Your blog brings people to your business. Each page has an objective and it can be hard to reach that objective if there are many different things you want people to do.

Do you want them to read the blog post? Sign up for your mailing list? Click an ad? Fill out a form?

You might be saying that you want people to do all of these things, but there has to be a priority to the list. The primary objective of anything you see on this blog is to get you to read it.

That means there are no ads or pop-ups. There is no form in the middle of the content.

But the overall goal of the site is to get more clients so how do these two objectives work together? The content leads you to the idea that we can work together. But you came here to answer a question or get a solution to a problem.

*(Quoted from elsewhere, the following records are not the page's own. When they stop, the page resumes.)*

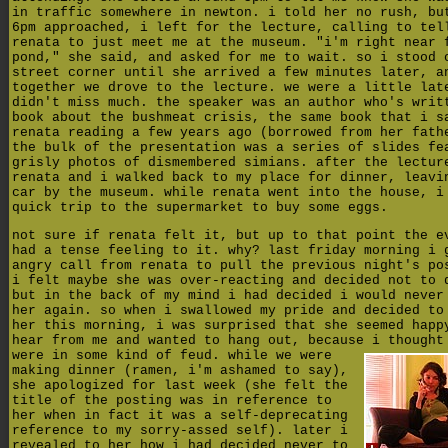
in traffic somewhere in newton. i told her no rush, bu
6pm approached, i left for the lecture, calling to tel
renata to just meet me at the museum. "i'm right near 
pond," she said, and asked for me to wait. so i stood 
street corner until she arrived a few minutes later, a
together we drove to the lecture. we were a little lat
didn't miss much. the speaker was an author who's writ
book about the bushmeat crisis, the same book that i s
renata reading a few years ago (borrowed from her fath
the bulk of the presentation was a series of slides fe
grisly photos of dismembered simians. after the lectur
renata and i walked back to my place for dinner, leavi
car by the museum. while renata went into the house, i
quick trip to the supermarket to buy some eggs.
not sure if renata felt it, but up to that point the e
had a tense feeling to it. why? last friday morning i 
angry call from renata to pull the previous night's po
i felt maybe she was over-reacting and decided not to 
but in the back of my mind i had decided i would never
her again. so when i swallowed my pride and decided to
her this morning, i was surprised that she seemed happ
hear from me and wanted to hang out, because i thought
were in some kind of feud.
while we were
making dinner (ramen, i'm ashamed to say),
she apologized for last week (she felt the
title of the posting was in reference to
her when in fact it was a self-deprecating
reference to my sorry-assed self). later i
revealed to her how i had decided never to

You don’t get that if you are too distracted to read. Once that objective has been checked off then maybe you’ll go to the next objective.

Although not every site that I design is a single-column, the majority are. The ones that need more than one column add complexity to fulfilling certain objectives because you don’t know what the reader is going to do.

Are they going to focus on the main content or get distracted by the sidebar?

It’s All About the Text

People come to your blog to read so you must make sure it is easy to read. Try to use a font-size of at least 18px for the body font.

Smaller sizes look cooler, but you don’t want your readers’ eyes to feel like they ran a marathon after each paragraph. Remember, you will very rarely read your blog on the actual site.

And because you know what’s being put on there you might not feel the need to read every single word so your reading experience is going to be a lot different than that of your readers.

You never want your readers to feel intimidated when they get to your site. You don’t want them to have to make the decision on whether or not they want to read your site. You don’t want them to even consider if it’s going to be worth their time.

Make the text a decent size so that the only focus of the reader is consuming the content. If you can do that then you’ll see the retention rate of your site improve greatly.

Make Links Look Like Links

One of the great things about the web is how everything is interlinked. It’s fun to go through a blog and bounce around to the different pages. It’s like finding a treasure chest in a maze.

But that only happens if you ensure the links look like links. There are too many blogs that try to get cute with their links. They’ll make them a similar color to the text and so the only way to know if something is a link is by hovering over every word.

Nobody wants to do that shit.

Make your links stand out and if the concern is that it will cause people to click away from the post then ensure that every link opens in a new tab.

You can set this up to be the default action by using RankMath.

With our current design (hopefully this doesn’t change by the time you read this) we are using a blackish color for the regular text and a reddish color for links. You can’t miss the links in any of the blog posts.

You Need to Create a Pleasant Reading Experience

Somewhere along the way many designers have forgotten about the importance of a pleasant reading experience. The focus is on so many other elements of a design that the actual reading portion gets pushed to the side.

And yet, why else are people going to visit your blog?

It’s not because they are impressed with the widgets flying around or how you’ve layered 27 photos on top of each other to create an effect that people are going to forget about.

Imagine someone deciding that they are going to sit down and read your blog for the night. They aren’t going to read anything else.

Just your blog.

Would that change your focus on how you’re going to design things?

Bonus Practice: Mobile First

Chances are that the majority of your readers are going to come to your site via their mobile devices. The mobile experience is completely different than the desktop one.

But because many of us design our blogs on our desktop, the mobile experience gets neglected. Your job should be to design the best mobile experience possible and then as the screen gets bigger figure out if there are other elements you can add to enhance the experience.

Don’t just add shit to fulfill your own ego because after the first 3 visits that you do to your blog, you’re going to see that cool thing doesn’t do much at all.